Non isomorphic parsing/formatting for bold/italic with spaces

Question

Non isomorphic parsing/formatting for bold/italic with spaces

SamyPesse opened this issue 3 years ago · 7 comments

SamyPesse commented 3 years ago

Initial checklist

I read the support docs
I read the contributing guide
I agree to follow the code of conduct
I searched issues and couldn’t find anything (or linked relevant results below)

Affected packages and versions

remark-parse@10.0.0

Link to runnable example

https://codesandbox.io/s/cocky-meitner-88li6

Steps to reproduce

To reproduce, parse the following markdown:

**Our **_**developer**_** guides** and APIs have a home of their own now.

Expected behavior

This markdown snippet works on GitHub:

Our developer guides and APIs have a home of their own now.

Actual behavior

The markdown snipped is being reprocessed at:

**Our **\_**developer**\_\*\* guides\*\* and APIs have a home of their own now.

Runtime

Node v14

Package manager

yarn v2

OS

Linux, macOS

Build and bundle tools

esbuild

Answer 1 · 2021-11-29T15:01:54.000Z

To provide a bit more context, in our application users can select text which leading/trailing spaces and format it as bold/italic, basically something like:

hello<bold> world </bold>!

It was leading to issues when generating markdown with remark, because the following is not a valid markdown:

hello** world **!

So we implemented a custom logic to trim the inner content and move the spaces outside the bold/italic and other marks.
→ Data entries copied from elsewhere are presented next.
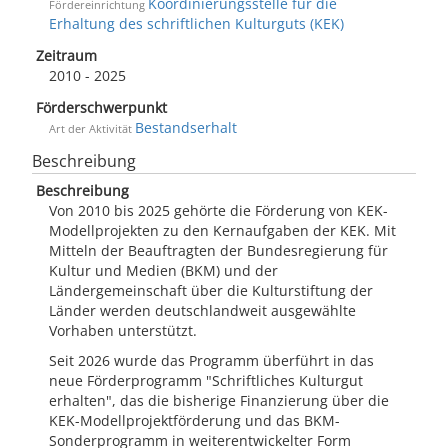
Koordinierungsstelle für die
Fördereinrichtung
Erhaltung des schriftlichen Kulturguts (KEK)
Zeitraum
2010 - 2025
Förderschwerpunkt
Bestandserhalt
Art der Aktivität
Beschreibung
Beschreibung
Von 2010 bis 2025 gehörte die Förderung von KEK-
Modellprojekten zu den Kernaufgaben der KEK. Mit
Mitteln der Beauftragten der Bundesregierung für
Kultur und Medien (BKM) und der
Ländergemeinschaft über die Kulturstiftung der
Länder werden deutschlandweit ausgewählte
Vorhaben unterstützt.
Seit 2026 wurde das Programm überführt in das
neue Förderprogramm "Schriftliches Kulturgut
erhalten", das die bisherige Finanzierung über die
KEK-Modellprojektförderung und das BKM-
Sonderprogramm in weiterentwickelter Form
But it can lead to more complex tree and remark generated the following markdown:

**Our **_**developer**_** guides** and APIs have a home of their own now.

that it can't parse after.

I'm seeing 2 issues:

remark should probably trim the inner content of bold/italic/code to avoid generating invalid markup(ex it should generate **world** instead of ** world **.
remark cannot parse this markdown that works on GitHub

Answer 2 · 2021-11-29T15:09:06.000Z

Likely related to syntax-tree/mdast-util-to-markdown#12

Answer 3 · 2021-11-29T15:57:48.000Z

remark should probably trim the inner content of bold/italic/code to avoid generating invalid markup(ex it should generate **world** instead of ** world **.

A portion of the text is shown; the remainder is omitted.